UiPath Community 2022.10 Stable Release - Document Understanding

Monica_Secelean · October 12, 2022, 9:20am

UiPath Community 2022.10 Stable Release - Document Understanding

This topic goes in-depth about the improvements in Document Understanding. To read about other products, please navigate to the main topic here.

We’re happy to share with you our latest work - all the bits & pieces coming together in our 22.10 release

Migration to .net5 cross-platform

With this release, we’ve finished our efforts of migrating the packages contributing to the Document Understanding functionality to .net5 cross-platform, enabling their usage on linux robots . We’ve migrated everything except for Omnipage, for which the linux support is currently missing and will come in a future release.

Capability enhancements

Besides the above, we’ve made several improvements to our existing capabilities
With the newest release of the Digitize Activity, one will have the UiPath Document OCR preselected as default OCR engine - allowing user to just adjust the engine if needed & easily get up & running using our own.
We have also worked on exposing the CJK OCR as service - having it now available for usage both in Studio as well as in the Data Manager.

In order to be able to gather more usage data when it comes to users performing Validation Operations in Action Center, we now report the following when working with the Create Validation and Classification Actions Activities:

AssignedToUser
CreatorUser
DeleterUser
LastModifierUser
CompletedByUser

Besides the above, we’ve improved the Validation Station, reporting the confidence score for each table entry, and the digitization algorithm by fixing reported bugs

Digitization & Extraction algorithm improvements

We also focused on enhancing the digitization algorithm, which means that the digitization of native PDFs may be faster & more accurate than before (applied when the “Apply OCR on PDF” flag is set to “auto” or “false”).

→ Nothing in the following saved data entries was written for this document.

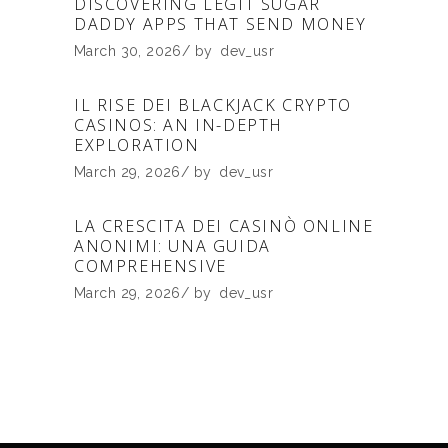
DISCOVERING LEGIT SUGAR
DADDY APPS THAT SEND MONEY
March 30, 2026
by
dev_usr
IL RISE DEI BLACKJACK CRYPTO
CASINOS: AN IN-DEPTH
EXPLORATION
March 29, 2026
by
dev_usr
LA CRESCITA DEI CASINÒ ONLINE
ANONIMI: UNA GUIDA
COMPREHENSIVE
March 29, 2026
by
dev_usr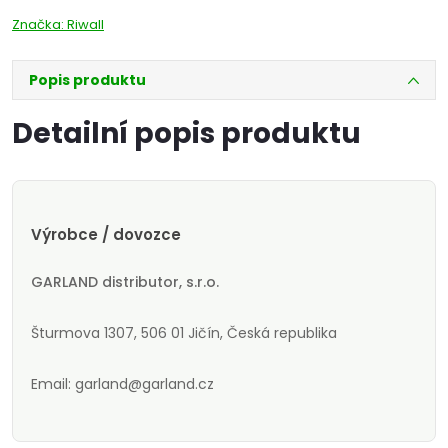
Značka:
Riwall
Popis produktu
Detailní popis produktu
Výrobce / dovozce
GARLAND distributor, s.r.o.
Šturmova 1307, 506 01 Jičín, Česká republika
Email: garland@garland.cz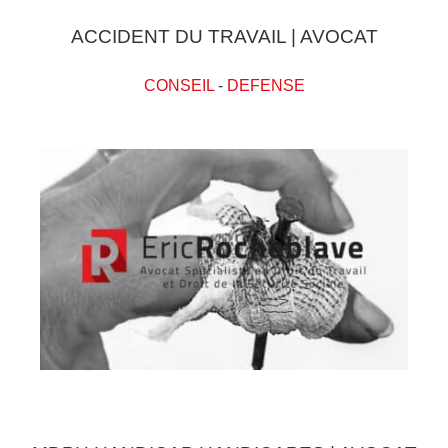
ACCIDENT DU TRAVAIL | AVOCAT
CONSEIL
-
DEFENSE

Shall you find the above is not happening as we would hope, please do bring it to our attention and report eventual issues
Besides that, we introduced “hybrid OCR” approach, which would enhance our current “auto” option for digitizing documents, by processing native PDFs the 2 steps when a native PDF is identified:

Extract the native text
Are there images identified? => Cool, OCR them & extract the text from them as well.
In this way, one benefits from the best results for native PDFs, by natively extracting the printed text & OCRing the images.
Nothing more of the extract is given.